In the entries below, find the line with "Urban environments offer chances to integrate" and the line with "Our collective action". Return those two lines and all lines between them, exactly.

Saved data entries

*** Begin section ***

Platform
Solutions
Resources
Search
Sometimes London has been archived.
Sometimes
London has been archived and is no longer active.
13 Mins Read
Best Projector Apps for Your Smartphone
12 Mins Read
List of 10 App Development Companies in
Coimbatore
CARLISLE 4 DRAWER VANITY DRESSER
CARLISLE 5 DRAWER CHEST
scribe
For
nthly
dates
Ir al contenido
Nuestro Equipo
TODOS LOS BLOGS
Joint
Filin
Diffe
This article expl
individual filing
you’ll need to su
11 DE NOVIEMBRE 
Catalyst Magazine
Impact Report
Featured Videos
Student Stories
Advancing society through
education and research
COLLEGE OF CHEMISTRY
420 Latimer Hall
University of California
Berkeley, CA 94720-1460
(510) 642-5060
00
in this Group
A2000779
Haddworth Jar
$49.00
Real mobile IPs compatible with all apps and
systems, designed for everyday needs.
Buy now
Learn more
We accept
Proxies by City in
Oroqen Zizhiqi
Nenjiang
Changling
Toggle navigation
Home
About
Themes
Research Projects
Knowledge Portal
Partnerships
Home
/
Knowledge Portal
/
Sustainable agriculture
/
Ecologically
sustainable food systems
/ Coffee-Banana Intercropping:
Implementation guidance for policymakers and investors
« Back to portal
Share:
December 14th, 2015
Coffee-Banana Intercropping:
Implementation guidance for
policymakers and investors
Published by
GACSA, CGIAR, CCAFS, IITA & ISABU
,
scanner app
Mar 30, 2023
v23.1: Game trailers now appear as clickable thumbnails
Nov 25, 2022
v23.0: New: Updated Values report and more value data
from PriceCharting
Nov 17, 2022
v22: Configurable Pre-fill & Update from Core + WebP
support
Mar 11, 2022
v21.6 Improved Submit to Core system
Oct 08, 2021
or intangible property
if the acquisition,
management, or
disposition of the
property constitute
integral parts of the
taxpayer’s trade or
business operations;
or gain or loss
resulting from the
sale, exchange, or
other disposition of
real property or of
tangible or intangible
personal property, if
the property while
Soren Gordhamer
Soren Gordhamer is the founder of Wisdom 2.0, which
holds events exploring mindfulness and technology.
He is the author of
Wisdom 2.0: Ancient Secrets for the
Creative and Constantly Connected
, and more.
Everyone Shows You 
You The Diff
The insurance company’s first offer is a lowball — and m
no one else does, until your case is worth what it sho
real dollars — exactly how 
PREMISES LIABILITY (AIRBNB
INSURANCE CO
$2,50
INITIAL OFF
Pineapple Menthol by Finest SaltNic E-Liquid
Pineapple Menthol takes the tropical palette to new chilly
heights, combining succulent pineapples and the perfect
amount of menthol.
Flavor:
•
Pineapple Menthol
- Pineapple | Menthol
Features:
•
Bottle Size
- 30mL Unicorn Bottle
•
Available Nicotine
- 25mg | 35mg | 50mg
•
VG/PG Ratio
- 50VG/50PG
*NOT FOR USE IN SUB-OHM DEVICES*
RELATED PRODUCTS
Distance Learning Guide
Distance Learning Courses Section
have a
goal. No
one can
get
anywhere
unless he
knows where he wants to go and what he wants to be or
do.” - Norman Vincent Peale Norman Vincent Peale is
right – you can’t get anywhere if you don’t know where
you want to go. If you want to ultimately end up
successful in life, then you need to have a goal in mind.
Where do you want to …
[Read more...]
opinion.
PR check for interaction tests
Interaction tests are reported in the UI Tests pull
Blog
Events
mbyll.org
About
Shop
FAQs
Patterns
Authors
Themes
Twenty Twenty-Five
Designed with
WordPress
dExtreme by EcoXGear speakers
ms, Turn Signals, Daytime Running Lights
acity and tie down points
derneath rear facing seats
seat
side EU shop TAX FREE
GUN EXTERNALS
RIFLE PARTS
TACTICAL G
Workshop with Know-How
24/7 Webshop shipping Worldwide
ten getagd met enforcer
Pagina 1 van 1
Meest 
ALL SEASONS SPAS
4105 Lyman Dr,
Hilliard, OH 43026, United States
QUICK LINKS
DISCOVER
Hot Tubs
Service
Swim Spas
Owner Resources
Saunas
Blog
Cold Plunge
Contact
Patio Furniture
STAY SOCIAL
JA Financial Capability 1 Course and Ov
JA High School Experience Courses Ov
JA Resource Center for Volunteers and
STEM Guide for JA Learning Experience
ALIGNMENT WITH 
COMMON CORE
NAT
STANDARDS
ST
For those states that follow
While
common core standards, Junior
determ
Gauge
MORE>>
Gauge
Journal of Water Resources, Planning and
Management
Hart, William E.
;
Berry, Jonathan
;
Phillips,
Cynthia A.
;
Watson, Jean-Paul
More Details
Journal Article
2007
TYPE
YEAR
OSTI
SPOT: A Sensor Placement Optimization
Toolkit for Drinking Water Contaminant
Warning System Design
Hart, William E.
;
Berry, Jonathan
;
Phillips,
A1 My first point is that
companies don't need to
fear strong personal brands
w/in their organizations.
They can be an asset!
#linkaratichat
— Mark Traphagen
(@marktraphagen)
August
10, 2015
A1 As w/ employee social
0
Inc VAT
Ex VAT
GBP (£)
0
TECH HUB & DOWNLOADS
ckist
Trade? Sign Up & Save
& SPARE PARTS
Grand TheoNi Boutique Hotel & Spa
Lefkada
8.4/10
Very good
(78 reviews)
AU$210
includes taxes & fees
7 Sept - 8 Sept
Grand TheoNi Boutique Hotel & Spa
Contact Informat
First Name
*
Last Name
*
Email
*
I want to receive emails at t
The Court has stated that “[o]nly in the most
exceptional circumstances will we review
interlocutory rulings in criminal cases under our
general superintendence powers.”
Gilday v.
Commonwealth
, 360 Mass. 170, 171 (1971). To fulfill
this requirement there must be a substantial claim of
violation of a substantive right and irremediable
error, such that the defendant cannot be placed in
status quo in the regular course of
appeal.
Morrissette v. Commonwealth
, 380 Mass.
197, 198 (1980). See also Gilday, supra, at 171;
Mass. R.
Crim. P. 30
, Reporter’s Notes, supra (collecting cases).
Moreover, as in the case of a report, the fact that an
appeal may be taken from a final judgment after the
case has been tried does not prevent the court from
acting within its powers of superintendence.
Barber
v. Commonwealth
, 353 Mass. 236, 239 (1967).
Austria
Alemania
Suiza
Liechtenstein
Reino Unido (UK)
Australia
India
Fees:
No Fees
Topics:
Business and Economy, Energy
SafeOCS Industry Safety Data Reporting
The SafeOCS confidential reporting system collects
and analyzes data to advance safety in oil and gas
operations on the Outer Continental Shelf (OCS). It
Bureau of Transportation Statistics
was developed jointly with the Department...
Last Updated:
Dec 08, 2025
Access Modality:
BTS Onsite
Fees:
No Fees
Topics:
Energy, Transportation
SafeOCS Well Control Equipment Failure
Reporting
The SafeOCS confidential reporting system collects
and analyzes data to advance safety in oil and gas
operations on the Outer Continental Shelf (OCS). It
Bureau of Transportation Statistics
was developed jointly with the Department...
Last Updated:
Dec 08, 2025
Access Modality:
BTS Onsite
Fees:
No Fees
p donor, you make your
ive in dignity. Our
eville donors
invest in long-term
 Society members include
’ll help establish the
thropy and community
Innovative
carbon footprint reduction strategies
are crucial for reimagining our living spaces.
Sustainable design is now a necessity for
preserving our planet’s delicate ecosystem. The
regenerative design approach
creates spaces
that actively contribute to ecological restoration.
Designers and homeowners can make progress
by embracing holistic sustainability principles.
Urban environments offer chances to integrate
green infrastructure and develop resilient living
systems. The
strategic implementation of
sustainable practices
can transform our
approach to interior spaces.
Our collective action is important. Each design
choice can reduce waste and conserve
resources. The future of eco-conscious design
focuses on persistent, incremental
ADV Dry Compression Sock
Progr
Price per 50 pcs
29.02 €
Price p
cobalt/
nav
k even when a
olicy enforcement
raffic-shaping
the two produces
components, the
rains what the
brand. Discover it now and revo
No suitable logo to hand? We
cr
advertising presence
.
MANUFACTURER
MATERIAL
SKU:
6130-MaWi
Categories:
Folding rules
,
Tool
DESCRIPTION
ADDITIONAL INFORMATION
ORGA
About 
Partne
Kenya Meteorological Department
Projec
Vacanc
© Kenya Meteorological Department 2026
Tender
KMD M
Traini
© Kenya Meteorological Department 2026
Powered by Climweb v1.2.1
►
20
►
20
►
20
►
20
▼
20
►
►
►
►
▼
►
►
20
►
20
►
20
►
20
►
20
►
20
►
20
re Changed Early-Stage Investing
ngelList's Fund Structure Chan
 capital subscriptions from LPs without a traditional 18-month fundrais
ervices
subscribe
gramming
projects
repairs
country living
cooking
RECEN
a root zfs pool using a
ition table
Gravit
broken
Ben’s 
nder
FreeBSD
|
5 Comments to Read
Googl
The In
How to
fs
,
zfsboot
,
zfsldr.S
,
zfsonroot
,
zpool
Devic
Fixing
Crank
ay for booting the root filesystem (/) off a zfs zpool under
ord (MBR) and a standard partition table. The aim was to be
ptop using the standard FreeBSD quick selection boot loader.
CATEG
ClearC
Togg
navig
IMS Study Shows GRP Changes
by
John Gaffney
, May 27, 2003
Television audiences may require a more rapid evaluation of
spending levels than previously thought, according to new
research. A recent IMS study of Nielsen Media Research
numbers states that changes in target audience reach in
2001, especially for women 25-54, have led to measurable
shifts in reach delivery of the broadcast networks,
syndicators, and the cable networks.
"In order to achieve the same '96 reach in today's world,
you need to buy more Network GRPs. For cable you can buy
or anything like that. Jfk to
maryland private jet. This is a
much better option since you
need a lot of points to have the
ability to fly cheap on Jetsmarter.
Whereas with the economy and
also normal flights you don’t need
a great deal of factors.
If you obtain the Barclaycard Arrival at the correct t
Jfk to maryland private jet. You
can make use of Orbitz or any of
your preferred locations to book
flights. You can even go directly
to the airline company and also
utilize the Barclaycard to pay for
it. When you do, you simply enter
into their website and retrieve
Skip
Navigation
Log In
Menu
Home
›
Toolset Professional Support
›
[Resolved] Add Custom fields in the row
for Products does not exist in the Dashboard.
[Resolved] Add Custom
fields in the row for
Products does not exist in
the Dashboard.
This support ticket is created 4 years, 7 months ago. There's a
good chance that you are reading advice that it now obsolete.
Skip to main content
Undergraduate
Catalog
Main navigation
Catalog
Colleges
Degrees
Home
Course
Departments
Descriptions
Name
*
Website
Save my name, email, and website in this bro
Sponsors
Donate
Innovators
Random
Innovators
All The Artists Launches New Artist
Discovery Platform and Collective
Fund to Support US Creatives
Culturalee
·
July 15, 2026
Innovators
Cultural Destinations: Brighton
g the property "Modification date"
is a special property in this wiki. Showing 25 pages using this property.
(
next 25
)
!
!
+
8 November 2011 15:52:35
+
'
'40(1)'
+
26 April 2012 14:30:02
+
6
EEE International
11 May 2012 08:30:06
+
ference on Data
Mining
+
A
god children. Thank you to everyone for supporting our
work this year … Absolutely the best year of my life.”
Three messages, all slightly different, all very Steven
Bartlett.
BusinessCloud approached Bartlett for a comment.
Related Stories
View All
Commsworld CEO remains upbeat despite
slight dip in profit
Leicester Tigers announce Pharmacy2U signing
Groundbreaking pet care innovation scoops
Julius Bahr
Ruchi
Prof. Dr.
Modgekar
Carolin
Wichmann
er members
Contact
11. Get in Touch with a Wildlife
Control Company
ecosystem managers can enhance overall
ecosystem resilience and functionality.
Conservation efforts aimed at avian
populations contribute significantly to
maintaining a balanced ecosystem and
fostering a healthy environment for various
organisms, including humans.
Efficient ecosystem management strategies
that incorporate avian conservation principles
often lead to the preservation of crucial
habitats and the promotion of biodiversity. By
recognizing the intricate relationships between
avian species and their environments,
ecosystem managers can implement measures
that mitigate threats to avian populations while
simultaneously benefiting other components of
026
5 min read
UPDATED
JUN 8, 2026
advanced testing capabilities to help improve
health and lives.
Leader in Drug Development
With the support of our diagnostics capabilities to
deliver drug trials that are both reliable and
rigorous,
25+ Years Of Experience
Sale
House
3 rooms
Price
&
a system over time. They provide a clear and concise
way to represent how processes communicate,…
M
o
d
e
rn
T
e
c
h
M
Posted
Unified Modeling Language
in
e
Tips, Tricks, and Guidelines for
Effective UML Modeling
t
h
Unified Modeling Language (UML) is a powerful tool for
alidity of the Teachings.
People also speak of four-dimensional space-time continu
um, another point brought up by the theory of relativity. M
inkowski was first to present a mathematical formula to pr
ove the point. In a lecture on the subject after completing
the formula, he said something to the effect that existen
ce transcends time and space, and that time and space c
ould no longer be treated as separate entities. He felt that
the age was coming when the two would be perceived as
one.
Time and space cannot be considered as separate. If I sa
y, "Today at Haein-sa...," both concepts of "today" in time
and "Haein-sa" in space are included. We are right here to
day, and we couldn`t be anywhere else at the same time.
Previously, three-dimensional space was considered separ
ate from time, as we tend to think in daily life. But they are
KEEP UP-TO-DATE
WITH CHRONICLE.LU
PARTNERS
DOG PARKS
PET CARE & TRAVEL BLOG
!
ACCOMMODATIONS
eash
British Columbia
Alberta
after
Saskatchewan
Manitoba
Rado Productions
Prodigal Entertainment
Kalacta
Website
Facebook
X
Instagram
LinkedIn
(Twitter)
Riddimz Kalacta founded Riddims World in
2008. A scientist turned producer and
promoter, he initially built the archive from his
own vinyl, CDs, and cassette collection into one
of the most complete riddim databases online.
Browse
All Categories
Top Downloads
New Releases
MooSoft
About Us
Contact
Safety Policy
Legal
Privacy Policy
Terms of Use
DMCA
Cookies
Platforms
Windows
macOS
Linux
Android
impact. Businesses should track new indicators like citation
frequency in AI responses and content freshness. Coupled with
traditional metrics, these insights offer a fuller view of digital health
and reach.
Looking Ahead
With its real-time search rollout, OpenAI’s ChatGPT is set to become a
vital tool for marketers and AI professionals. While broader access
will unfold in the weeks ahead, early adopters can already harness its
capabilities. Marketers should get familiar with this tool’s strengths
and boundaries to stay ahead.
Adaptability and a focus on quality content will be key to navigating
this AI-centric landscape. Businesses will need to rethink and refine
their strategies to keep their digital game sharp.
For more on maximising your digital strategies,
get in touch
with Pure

*** End section ***

Exercise response »
Urban environments offer chances to integrate
green infrastructure and develop resilient living
systems. The
strategic implementation of
sustainable practices
can transform our
approach to interior spaces.
Our collective action is important. Each design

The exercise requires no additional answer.